▶ **RECORDED DATA**:
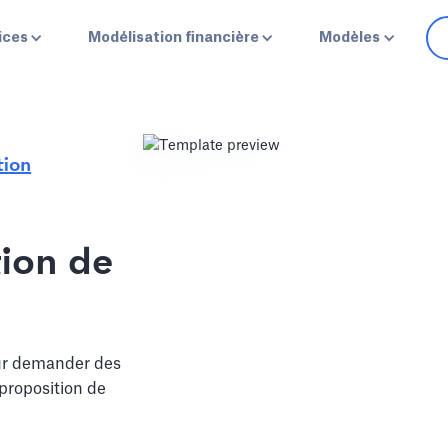
ices
Modélisation financière
Modèles
tion
ion de
our demander des
 proposition de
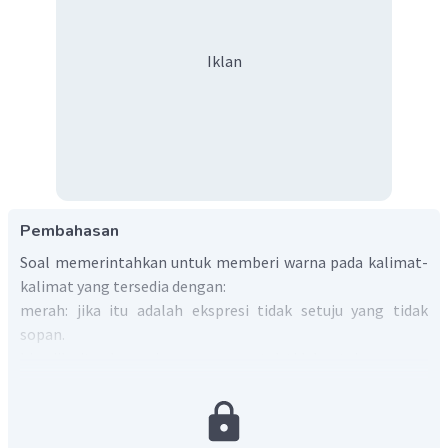
Iklan
Pembahasan
Soal memerintahkan untuk memberi warna pada kalimat-
kalimat yang tersedia dengan:
merah: jika itu adalah ekspresi tidak setuju yang tidak
sopan.
biru: jika itu ekspresi yang sopan untuk tidak setuju.
hijau: jika itu ekspresi yang sopan untuk menyampaikan
pendapat.
kuning: jika itu ekspresi menyampaikan pendapat yang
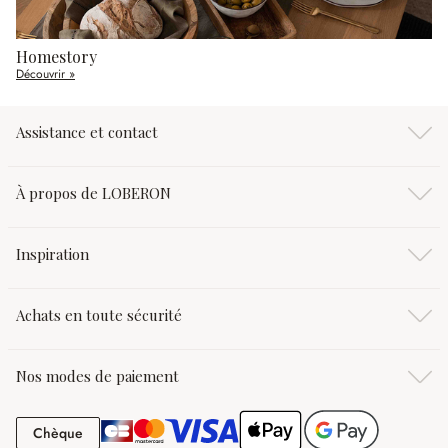
Homestory
Découvrir »
Assistance et contact
À propos de LOBERON
Inspiration
Achats en toute sécurité
Nos modes de paiement
Chèque
Chèque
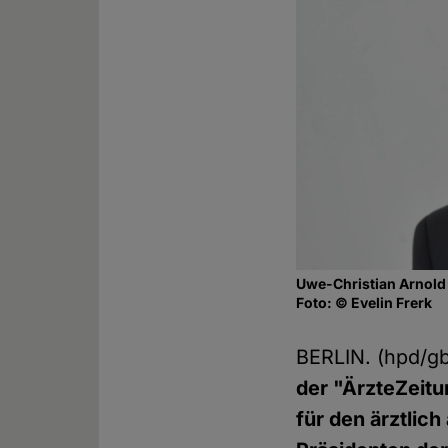
Uwe-Christian Arnold
Foto: © Evelin Frerk
BERLIN. (hpd/g
der "ÄrzteZeit
für den ärztlic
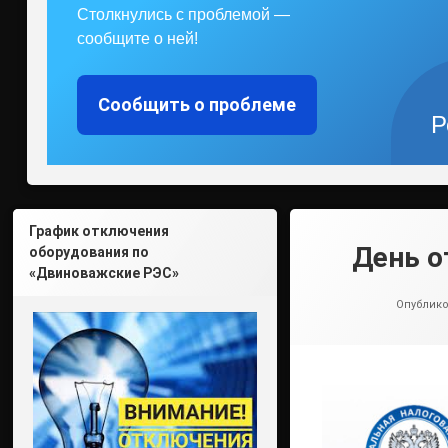
Столкнулись с проблемой —
сообщите о ней!
Сообщить о проблеме
Р
График отключения
День о
оборудования по
«Двиноважские РЭС»
Опублик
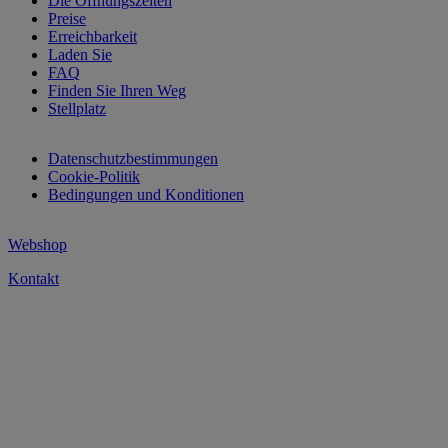
Die Öffnungszeiten
Preise
Erreichbarkeit
Laden Sie
FAQ
Finden Sie Ihren Weg
Stellplatz
Datenschutzbestimmungen
Cookie-Politik
Bedingungen und Konditionen
Webshop
Kontakt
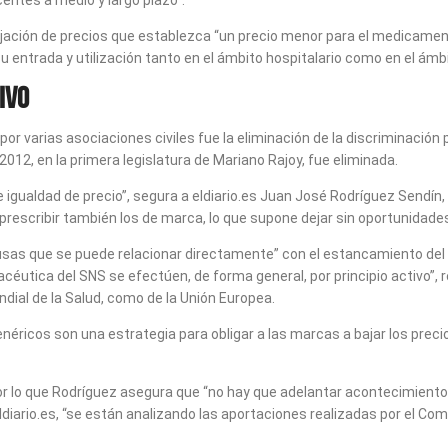
entes a medio y largo plazo”.
 fijación de precios que establezca “un precio menor para el medicame
u entrada y utilización tanto en el ámbito hospitalario como en el ámbit
ivo
por varias asociaciones civiles fue la eliminación de la discriminación 
2012, en la primera legislatura de Mariano Rajoy, fue eliminada.
 de igualdad de precio”, segura a eldiario.es Juan José Rodríguez Send
prescribir también los de marca, lo que supone dejar sin oportunidades
ausas que se puede relacionar directamente” con el estancamiento del
utica del SNS se efectúen, de forma general, por principio activo”, re
dial de la Salud, como de la Unión Europea.
éricos son una estrategia para obligar a las marcas a bajar los precios
 por lo que Rodríguez asegura que “no hay que adelantar acontecimiento
ldiario.es, “se están analizando las aportaciones realizadas por el Co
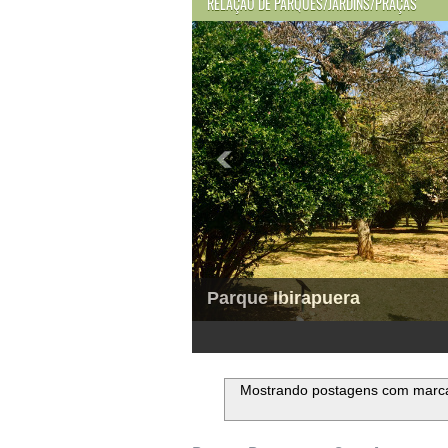
RELAÇÃO DE PARQUES/JARDINS/PRAÇAS
Parque Ibirapuera
1
2
3
4
5
6
Mostrando postagens com marc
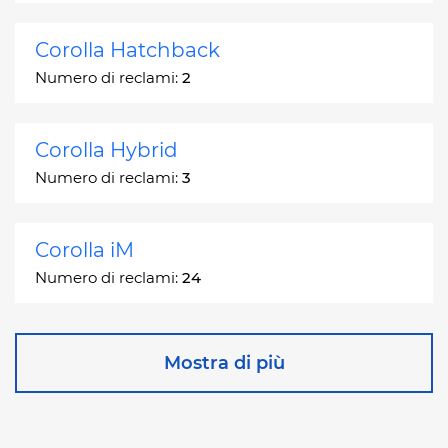
Corolla Hatchback
Numero di reclami:
2
Corolla Hybrid
Numero di reclami:
3
Corolla iM
Numero di reclami:
24
Corona
Mostra di più
Numero di reclami:
2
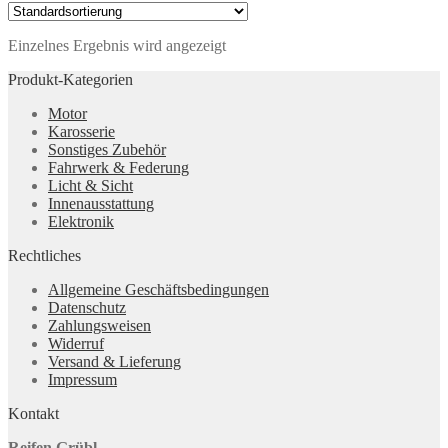
Einzelnes Ergebnis wird angezeigt
Produkt-Kategorien
Motor
Karosserie
Sonstiges Zubehör
Fahrwerk & Federung
Licht & Sicht
Innenausstattung
Elektronik
Rechtliches
Allgemeine Geschäftsbedingungen
Datenschutz
Zahlungsweisen
Widerruf
Versand & Lieferung
Impressum
Kontakt
Reifen Grübl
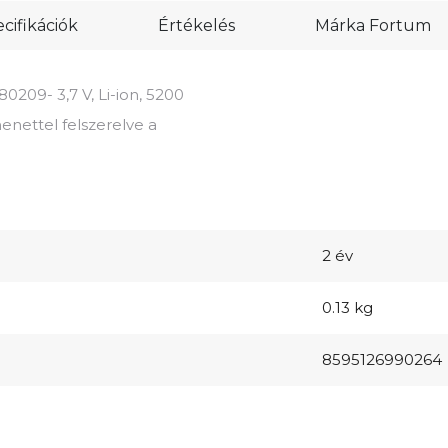
ifikációk
Értékelés
Márka
Fortum
209- 3,7 V, Li-ion, 5200
ettel felszerelve a
2 év
0.13 kg
8595126990264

▶ **WHAT NEEDS TO BE DONE**: Your reply must consist of the number of lines in the material above that include "como", and nothing else.

▶ **SOLUTION TO THIS TASK**: 2